Over the time, when the KumaScript macro system wasn’t yet on GitHub, it was far easier to create and edit macros (cf. this page for a definition of macros). This resulted in a large, sometime unmaintained, codebase. In order to refactor, improve macros, the MDN team decided to reduce the number of those macros. I think this especially applies to macros that are/were simple, not largely used and/or purely stylistic.
The issue is that I quite didn’t ask before starting doing those changes and Takahiro Uemura rightfully asked why I was doing this and explained that some macros were relevant for Japanese users.
Discussion
Some of these macros are used for localization purposes and I have started removing them thinking that L10N-macros should be: named in English, shared among locales, largely used to be relevant.
Thus, I would ask the following questions, especially targeted for localization teams on MDN and for the MDN team itself:
Should an L10N-macro be shared among locales and must it have an english name/english comments in the code?

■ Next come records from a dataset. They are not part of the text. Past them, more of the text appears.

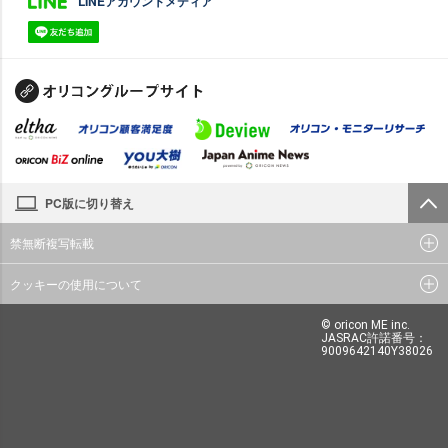
LINEアカウントメディア
PC版に切り替え
禁無断複写転載
クッキーの使用について
© oricon ME inc.
JASRAC許諾番号：
9009642140Y38026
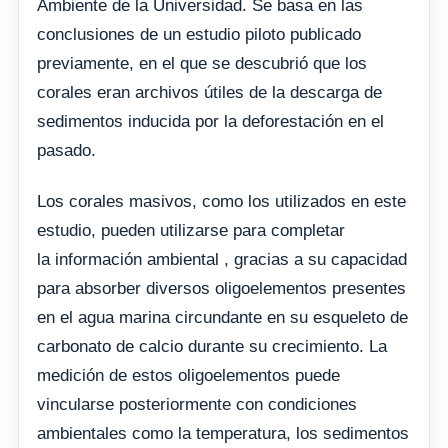
Ambiente de la Universidad. Se basa en las
conclusiones de un estudio piloto publicado
previamente, en el que se descubrió que los
corales eran archivos útiles de la descarga de
sedimentos inducida por la deforestación en el
pasado.
Los corales masivos, como los utilizados en este
estudio, pueden utilizarse para completar
la información ambiental , gracias a su capacidad
para absorber diversos oligoelementos presentes
en el agua marina circundante en su esqueleto de
carbonato de calcio durante su crecimiento. La
medición de estos oligoelementos puede
vincularse posteriormente con condiciones
ambientales como la temperatura, los sedimentos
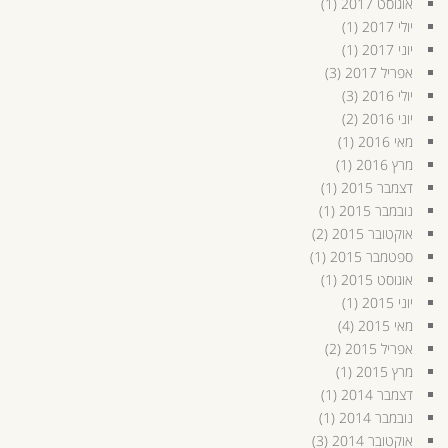
אוגוסט 2017
(1)
יולי 2017
(1)
יוני 2017
(1)
אפריל 2017
(3)
יולי 2016
(3)
יוני 2016
(2)
מאי 2016
(1)
מרץ 2016
(1)
דצמבר 2015
(1)
נובמבר 2015
(1)
אוקטובר 2015
(2)
ספטמבר 2015
(1)
אוגוסט 2015
(1)
יוני 2015
(1)
מאי 2015
(4)
אפריל 2015
(2)
מרץ 2015
(1)
דצמבר 2014
(1)
נובמבר 2014
(1)
אוקטובר 2014
(3)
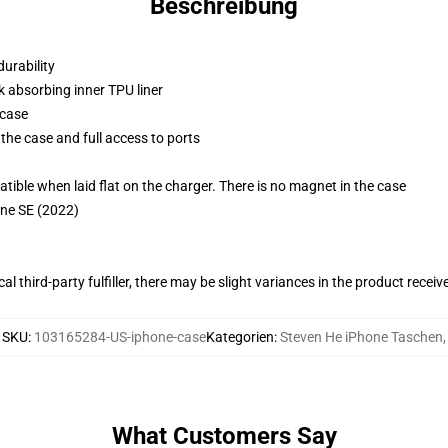
Beschreibung
durability
k absorbing inner TPU liner
 case
the case and full access to ports
g
le when laid flat on the charger. There is no magnet in the case
one SE (2022)
al third-party fulfiller, there may be slight variances in the product receiv
SKU
:
103165284-US-iphone-case
Kategorien
:
Steven He iPhone Taschen
,
What Customers Say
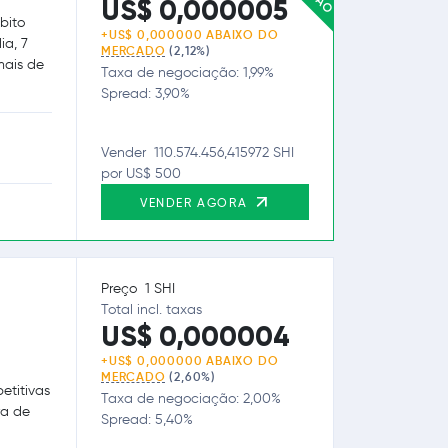
US$ 0,000005
bito
+US$ 0,000000 ABAIXO DO
ia, 7
MERCADO
(2,12%)
mais de
Taxa de negociação: 1,99%
Spread: 3,90%
Vender 110.574.456,415972 SHI
por US$ 500
VENDER AGORA
Preço 1 SHI
Total incl. taxas
US$ 0,000004
+US$ 0,000000 ABAIXO DO
MERCADO
(2,60%)
etitivas
Taxa de negociação: 2,00%
ra de
Spread: 5,40%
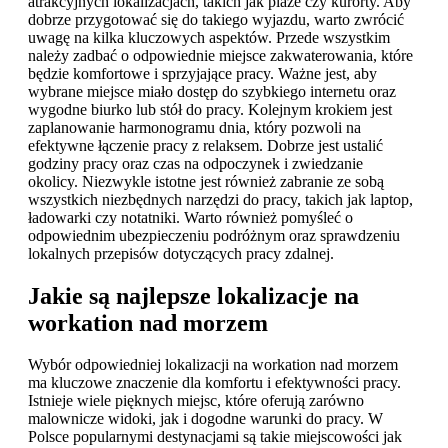
atrakcyjnych lokalizacjach, takich jak plaże czy kurorty. Aby
dobrze przygotować się do takiego wyjazdu, warto zwrócić
uwagę na kilka kluczowych aspektów. Przede wszystkim
należy zadbać o odpowiednie miejsce zakwaterowania, które
będzie komfortowe i sprzyjające pracy. Ważne jest, aby
wybrane miejsce miało dostęp do szybkiego internetu oraz
wygodne biurko lub stół do pracy. Kolejnym krokiem jest
zaplanowanie harmonogramu dnia, który pozwoli na
efektywne łączenie pracy z relaksem. Dobrze jest ustalić
godziny pracy oraz czas na odpoczynek i zwiedzanie
okolicy. Niezwykle istotne jest również zabranie ze sobą
wszystkich niezbędnych narzędzi do pracy, takich jak laptop,
ładowarki czy notatniki. Warto również pomyśleć o
odpowiednim ubezpieczeniu podróżnym oraz sprawdzeniu
lokalnych przepisów dotyczących pracy zdalnej.
Jakie są najlepsze lokalizacje na
workation nad morzem
Wybór odpowiedniej lokalizacji na workation nad morzem
ma kluczowe znaczenie dla komfortu i efektywności pracy.
Istnieje wiele pięknych miejsc, które oferują zarówno
malownicze widoki, jak i dogodne warunki do pracy. W
Polsce popularnymi destynacjami są takie miejscowości jak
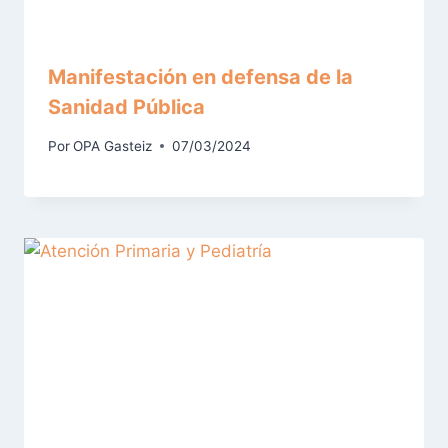
Manifestación en defensa de la
Sanidad Pública
Por
OPA Gasteiz
07/03/2024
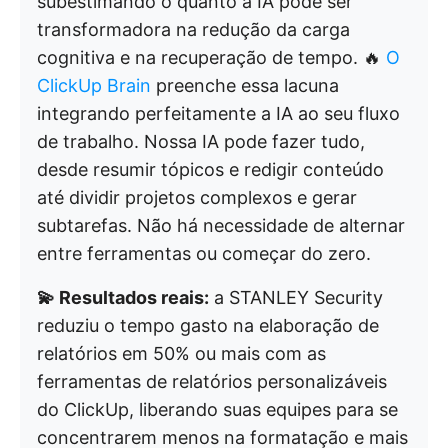
subestimando o quanto a IA pode ser
transformadora na redução da carga
cognitiva e na recuperação de tempo. 🔥
O
ClickUp Brain
preenche essa lacuna
integrando perfeitamente a IA ao seu fluxo
de trabalho. Nossa IA pode fazer tudo,
desde resumir tópicos e redigir conteúdo
até dividir projetos complexos e gerar
subtarefas. Não há necessidade de alternar
entre ferramentas ou começar do zero.
💫 Resultados reais:
a STANLEY Security
reduziu o tempo gasto na elaboração de
relatórios em 50% ou mais com as
ferramentas de relatórios personalizáveis
do ClickUp, liberando suas equipes para se
concentrarem menos na formatação e mais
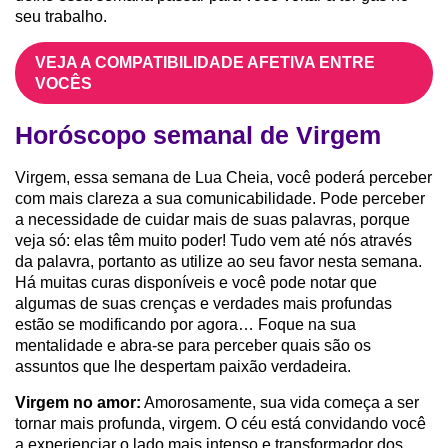
seu trabalho.
VEJA A COMPATIBILIDADE AFETIVA ENTRE
VOCÊS
Horóscopo semanal de Virgem
Virgem, essa semana de Lua Cheia, você poderá perceber
com mais clareza a sua comunicabilidade. Pode perceber
a necessidade de cuidar mais de suas palavras, porque
veja só: elas têm muito poder! Tudo vem até nós através
da palavra, portanto as utilize ao seu favor nesta semana.
Há muitas curas disponíveis e você pode notar que
algumas de suas crenças e verdades mais profundas
estão se modificando por agora… Foque na sua
mentalidade e abra-se para perceber quais são os
assuntos que lhe despertam paixão verdadeira.
Virgem no amor:
Amorosamente, sua vida começa a ser
tornar mais profunda, virgem. O céu está convidando você
a experienciar o lado mais intenso e transformador dos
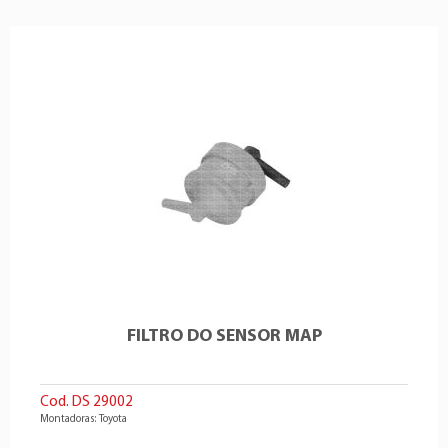
FILTRO DO SENSOR MAP
Cod. DS 29002
Montadoras: Toyota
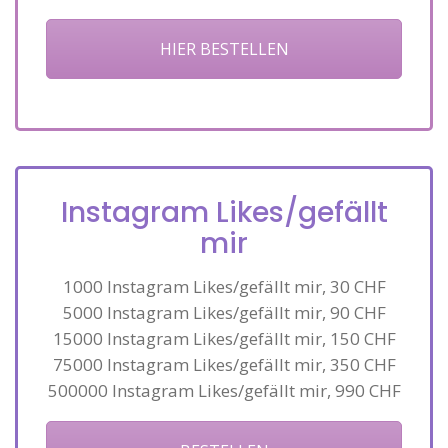
HIER BESTELLEN
Instagram Likes/gefällt
mir
1000 Instagram Likes/gefällt mir, 30 CHF
5000 Instagram Likes/gefällt mir, 90 CHF
15000 Instagram Likes/gefällt mir, 150 CHF
75000 Instagram Likes/gefällt mir, 350 CHF
500000 Instagram Likes/gefällt mir, 990 CHF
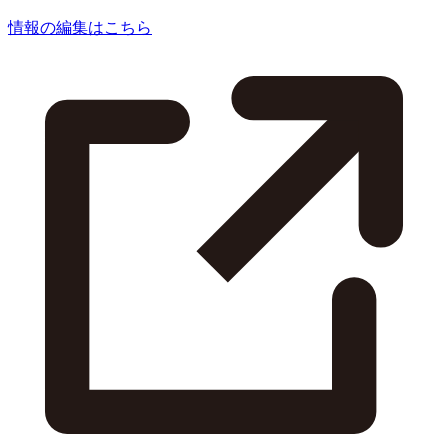
情報の編集はこちら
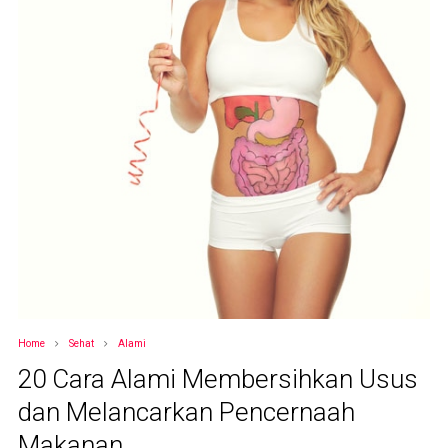
Home
Sehat
Alami
20 Cara Alami Membersihkan Usus
dan Melancarkan Pencernaah
Makanan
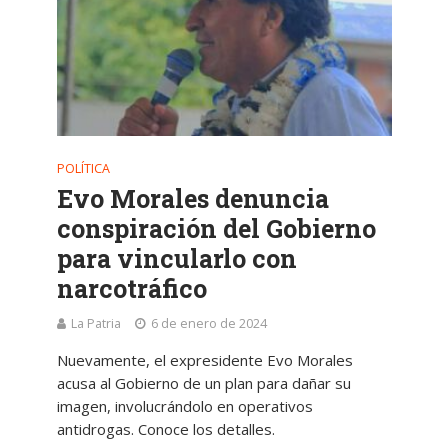
POLÍTICA
Evo Morales denuncia
conspiración del Gobierno
para vincularlo con
narcotráfico
La Patria
6 de enero de 2024
Nuevamente, el expresidente Evo Morales
acusa al Gobierno de un plan para dañar su
imagen, involucrándolo en operativos
antidrogas. Conoce los detalles.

Among this dashboard, which are the L10N-macros you would keep and why? The current L10n-macros I identify are:
{{原語併記}}
{{英語版章題}}
{{訳注}}
{{訳語}}
{{Referencia_XLST}}
{{languages}}
{{localize}}
{{TranslationInProgress}}
{{wiki.localize}}
For the record, the list of L10N-macros I’ve already removed from the content and deleted on the repo. Should one of these be relevant, please indicate why. If the consensus shows I was wrong and reverting is necessary, I’ll gladly revert my edits.
{{翻譯中}}
{{Yakuchu}}
{{Gengoheiki}}
{{MDCProjectPagesTOCJa}}
{{ListeDeDiscussion}}
{{Comunidade}}
{{翻訳中}}
{{移行予定}}
{{移行}}
{{SeznamDiskuzí}}
{{PotřebujePřeložit}}
{{PředchozíNásledující}}
{{討論清單}}
{{Dopracuj}}
{{traducción}}
{{AnteriorSiguiente}}
{{Suivant}}
Complements
For the sake of completeness, the following macros are currently used for localizing dashboards, sidebars and compat tables. If they should be removed in the long term (when localization for macros will be on Pontoon or somewhere else), they are still necessary right now (feel free to challenge this view):
First of all, I’m not sure about legacy system. So my opinion is just one of Japanese l10n community.
I think {{原語併記}} and {{Gengoheiki}} is the same macro, that add the original(English) word enclosed with parenthesis beside the translated word. Sometime translaters may use wrong word or new technical word looks strange. So we put the original word togetter with these macros, to make sense.
You can use the “translating” flag instead of {{TranslationInProgress}}, {{翻譯中}} and {{翻訳中}} macros now. So I think these one is worth to remove.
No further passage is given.